To strengthen its governance framework, the Company has implemented several best practices. These practices encompass various aspects of governance, including board composition and structure, independent Directors, board Committees, risk management, internal controls, ethical conduct, and stakeholder engagement. These practices are designed to ensure effective oversight, decision-making, and protection of the interests of all stakeholders.

As part of the Annual Report, the Company includes a comprehensive report on Corporate Governance, as mandated by Regulation 34 of the SEBI Listing Regulations. This report provides detailed information on the Company’s governance structure, policies, and practices, giving stakeholders valuable insights into the Company’s governance framework.

Furthermore, the Company obtains a certificate from its Statutory Auditor, confirming compliance with the conditions of Corporate Governance as stipulated under SEBI Listing Regulations,2015. This certificate serves as an independent validation of the Company’s adherence to the prescribed governance norms.

AUDITORS AND AUDIT REPORTS

(i) Statutory Auditor

Your Directors would like to inform that in the 1st AGM held on June 18, 2021, S. R. Batliboi & Co. LLP, Chartered Accountants (ICAI Firm Reg. No. 301003E / E300005), was appointed as the statutory auditor of the Company for a period of five consecutive years i.e. from the conclusion of 1st AGM till the conclusion of 6th AGM.

5. R. Batliboi & Co. LLP has audited the books of accounts of the Company for the financial year ended March 31, 2025 and has issued the Audit Report thereon.

(ii) Cost Auditor

The Company maintains cost records as prescribed under Section 148 of the Companies Act, 2013, and appoint Cost Accountant to conduct an audit of these records. The Board of Directors in its meeting held on May 06, 2024 based on the recommendation of the Audit Committee, appointed R J Goel & Co., Cost Accountants, New Delhi, as the Cost Auditor of the Company for the financial year ended on March 31, 2025. The Cost Audit Report for the financial year ended March 31, 2024, does not contain any qualification or adverse remarks requiring clarification or explanation.

(iii) Internal Auditor

As per provisions of Section 138 of the Companies Act, 2013, every Listed Company is required to appoint an Internal Auditor to conduct internal audit of the functions and activities of the Company.

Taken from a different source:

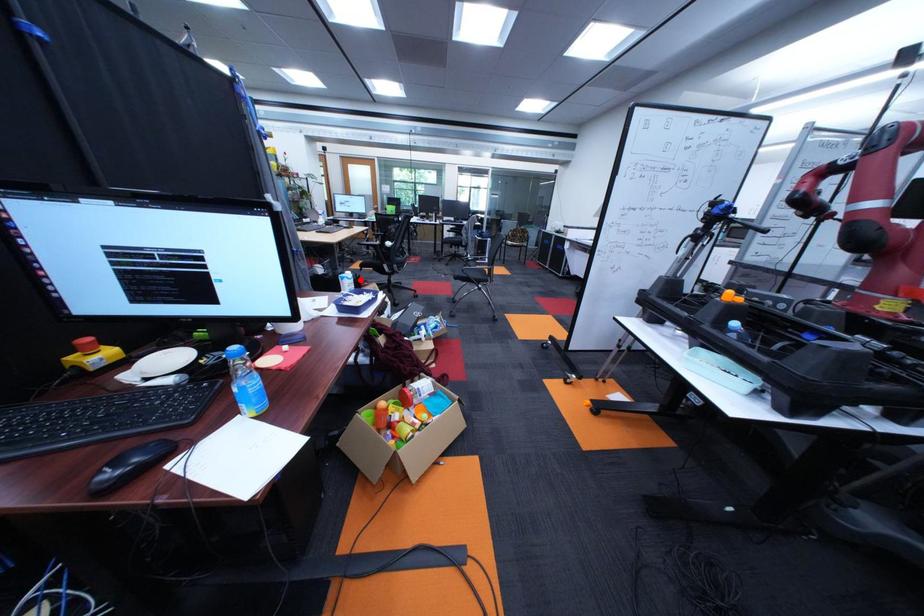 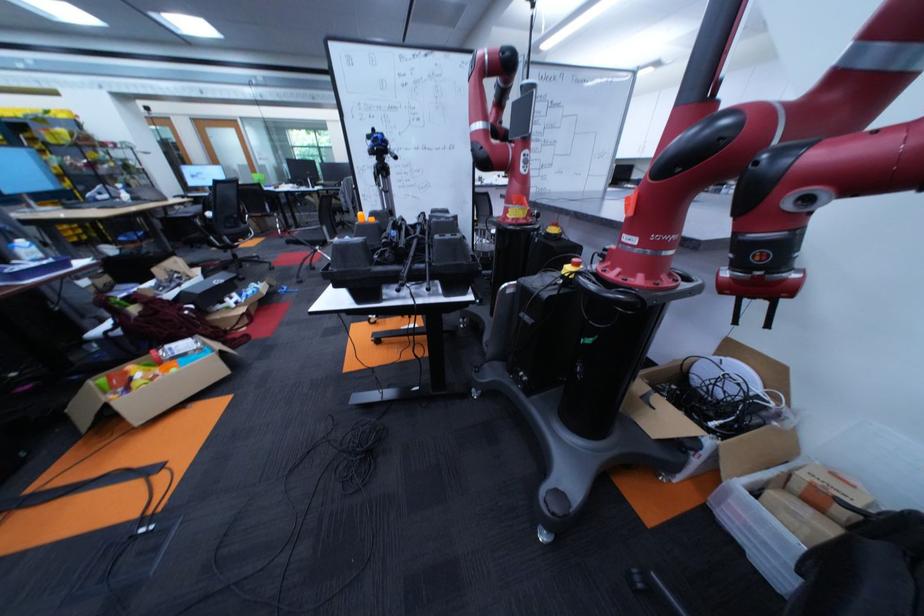 Question: I am providing you with two images of the same scene from different viewpoints. A red point is marked on the first image. Can you still see the location of the red point in image 2?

The Board of Directors in its meeting held on May

06, 2024 based on the recommendation of the Audit Committee, has approved the appointment of M/s. SPMB and Co. LLP, Chartered Accountants, Chennai, as the Internal Auditor of the Company for the financial year ended on March 31, 2025 to conduct the internal audit of the activities of the Company.

(iv) Secretarial Auditor

Section 204 of the Companies Act, 2013 read with Regulation 24A of SEBI (Listing Obligations and

Disclosure Requirements) Regulation 2015 inter-alia requires every listed Company to undertake Secretarial Audit and shall annex with its Board’s Report a Secretarial Audit Report given by a Company Secretary in practice, in the prescribed form.

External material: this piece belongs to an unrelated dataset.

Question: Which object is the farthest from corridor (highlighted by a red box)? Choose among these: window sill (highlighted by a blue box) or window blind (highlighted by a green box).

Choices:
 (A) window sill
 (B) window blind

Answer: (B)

In line with the requirement of Section 204 of the Companies Act, 2013 and the Companies (Appointment and Remuneration of Managerial Personnel) Rules, 2014 read with Regulation 24A of the Listing Regulations and other applicable provisions, if any, the Board of Directors of the Company in its meeting held on May 06, 2024 had appointed Chandrasekaran Associates, Company Secretaries, New Delhi, to conduct Secretarial Audit of the Company for the financial year 2024-25. The Secretarial Audit Report as issued by Secretarial Auditor of the Company is annexed with Board’s Report as Annexure-III.

(v) Auditor’s Report

The Company’s Statutory Auditors or Secretarial Auditor did not make any qualification, reservation, adverse remark, or disclaimer in their Report for the financial year ended March 31, 2025. Hence, no further explanation or comment is required under Section 134(3)(f) of the Companies Act, 2013.

LISTING STATUS

Company’s equity shares are listed on BSE Limited and National Stock Exchange of India Limited w.e.f. June 12, 2023. We have paid the annual listing fees for the years 2024-25 and 2025-26 to both stock exchanges, ensuring our continued listing and trading.

WEB ADDRESS FOR ANNUAL RETURN AND OTHER POLICIES / DOCUMENTS

The Company has a fully functional website viz www.ghcltextiles.co.in. All the Policies/documents are available on the website of the Company as per the statutory requirements. In terms of Section 92(3) read with Section 134(3)(a) of the Act and rules thereto, the Annual Return of the Company in Form MGT - 7 for the financial year ended on March 31, 2025 is available on the Company’s website at: https://ghcltextiles.co.in/wp-content/uploads/2025/06/ GHCL-Textiles-Annual-Return-FY2024-25.pdf

CONSERVATION OF ENERGY, TECHNOLOGY ABSORPTION, FOREIGN EXCHANGE EARNING AND OUTGO

The information on conservation of energy, technology absorption, and foreign exchange earnings and outgo, as required under Section 134 (3) (m) of the Companies Act, 2013 and Rule 8 of the Companies (Accounts) Rules, 2014, is provided in Annexure - IV, which is an integral part of this Report.

RELATED PARTY TRANSATIONS

The Company has not engaged in any significant related party transactions with its Promoters, Directors, Key Managerial Personnel, or other designated persons that could potentially conflict with the Company’s interests. Therefore, the disclosure requirement under Section 134(3)(h) of the Companies Act, 2013, in Form AOC-2 does not apply .

All Related Party Transactions undergo thorough review and approval by the Audit Committee. For repetitive transactions conducted on an arm’s length basis in the ordinary course of business, prior omnibus approval is obtained from the Committee. Quarterly, a statement detailing all related party transactions, supported by a Certificate from the Chief Financial Officer / person controlling the finance, is presented to both the Committee and the Board.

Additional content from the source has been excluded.